A la faveur du cessez-le-feu signé en octobre 2020, la production de pétrole s’est spectaculairement redressée en Libye, atteignant 1,2 million de barils par jour en décembre. Elle a ainsi été multipliée par dix en quelques semaines, signe d’un certain retour à la normale. Pour autant, on est encore loin de la production du temps du régime de Mouammar Kadhafi, quand elle dépassait le million et demi de barils jour. A l’époque, l’or noir était la manne absolue sur laquelle reposait la quasi totalité de l’économie libyenne et la puissance de son chef.
Mais ce redressement reste fragile, menacé déjà par l’usure du matériel, peu ou pas entretenu après une décennie de guerre civile. Ainsi, d’un coup, l’exportation a chuté de 200 000 barils suite à la fermeture d’un oléoduc victime de fuites majeures.“Ce qu’il s’est passé chez WAHA se produit chaque jour dans d’autres compagnies qui souffrent des coupes budgétaires, précise dans un communiqué la National Oil Compagny qui regroupe les acteurs du secteur.Toutes risquent de devoir réduire leur production, voire de l’interrompre totalement.”

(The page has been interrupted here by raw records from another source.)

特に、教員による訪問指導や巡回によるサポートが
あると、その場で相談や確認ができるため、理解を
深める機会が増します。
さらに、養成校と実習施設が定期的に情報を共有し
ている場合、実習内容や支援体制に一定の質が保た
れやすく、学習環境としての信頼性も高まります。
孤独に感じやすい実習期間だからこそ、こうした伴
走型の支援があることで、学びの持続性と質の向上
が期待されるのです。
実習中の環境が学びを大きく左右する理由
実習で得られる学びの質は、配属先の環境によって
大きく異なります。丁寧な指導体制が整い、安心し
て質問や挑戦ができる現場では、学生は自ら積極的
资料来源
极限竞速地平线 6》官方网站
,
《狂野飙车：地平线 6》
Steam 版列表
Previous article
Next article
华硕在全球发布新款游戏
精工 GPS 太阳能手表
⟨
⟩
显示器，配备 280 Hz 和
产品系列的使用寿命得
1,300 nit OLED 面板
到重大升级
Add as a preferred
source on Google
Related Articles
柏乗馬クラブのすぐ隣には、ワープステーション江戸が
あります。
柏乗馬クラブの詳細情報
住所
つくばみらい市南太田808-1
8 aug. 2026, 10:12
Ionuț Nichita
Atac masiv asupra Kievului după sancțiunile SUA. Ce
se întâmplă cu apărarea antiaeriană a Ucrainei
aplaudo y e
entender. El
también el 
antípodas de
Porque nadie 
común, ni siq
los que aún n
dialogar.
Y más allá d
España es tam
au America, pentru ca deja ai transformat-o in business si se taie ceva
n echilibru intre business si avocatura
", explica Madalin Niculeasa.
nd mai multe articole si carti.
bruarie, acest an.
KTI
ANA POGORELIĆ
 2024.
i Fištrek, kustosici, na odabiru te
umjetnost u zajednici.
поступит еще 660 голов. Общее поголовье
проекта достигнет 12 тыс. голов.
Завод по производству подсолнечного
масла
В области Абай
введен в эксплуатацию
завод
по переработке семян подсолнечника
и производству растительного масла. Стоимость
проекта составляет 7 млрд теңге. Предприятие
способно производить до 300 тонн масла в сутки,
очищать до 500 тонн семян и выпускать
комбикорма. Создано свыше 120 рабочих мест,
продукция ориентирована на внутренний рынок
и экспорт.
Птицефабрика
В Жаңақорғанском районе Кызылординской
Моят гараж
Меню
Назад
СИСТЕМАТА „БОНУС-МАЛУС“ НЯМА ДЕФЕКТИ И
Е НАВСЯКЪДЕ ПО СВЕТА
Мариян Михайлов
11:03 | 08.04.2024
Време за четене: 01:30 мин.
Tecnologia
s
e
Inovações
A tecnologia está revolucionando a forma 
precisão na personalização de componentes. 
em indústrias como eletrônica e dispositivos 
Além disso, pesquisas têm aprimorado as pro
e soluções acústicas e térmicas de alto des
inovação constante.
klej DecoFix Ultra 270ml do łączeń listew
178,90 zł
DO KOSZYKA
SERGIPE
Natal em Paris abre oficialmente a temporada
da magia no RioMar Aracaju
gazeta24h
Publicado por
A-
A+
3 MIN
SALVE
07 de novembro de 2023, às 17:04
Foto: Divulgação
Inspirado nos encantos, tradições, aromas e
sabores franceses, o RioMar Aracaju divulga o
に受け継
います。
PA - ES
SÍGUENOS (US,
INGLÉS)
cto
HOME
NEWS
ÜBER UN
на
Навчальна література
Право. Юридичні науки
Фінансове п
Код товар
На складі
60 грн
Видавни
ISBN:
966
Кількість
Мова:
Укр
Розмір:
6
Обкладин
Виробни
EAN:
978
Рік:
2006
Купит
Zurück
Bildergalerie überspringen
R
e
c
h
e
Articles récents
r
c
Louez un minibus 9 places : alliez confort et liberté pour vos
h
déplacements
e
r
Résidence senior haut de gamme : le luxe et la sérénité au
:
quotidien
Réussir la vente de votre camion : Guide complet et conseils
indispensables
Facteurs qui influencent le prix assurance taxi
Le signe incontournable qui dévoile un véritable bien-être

La production reste également sous la menace de groupes armés qui s’en prennent aux installations pétrolières, exercent du chantage à l’attentat.“C’est un miracle que le secteur pétrolier continue de fonctionner malgré des infrastructures vétustes et endommagées par la guerre, la négligence ou les sabotages”, explique à l’AFP Al-Mahdi Omar, un ingénieur pétrolier libyen.
Reste enfin que ce redémarrage de l’économie pétrolière est avant tout lié à un changement de stratégie politique. C’est le maréchal Khalifa Haftar, l’homme fort de l’Est libyen, qui en avait fait un moyen de pression.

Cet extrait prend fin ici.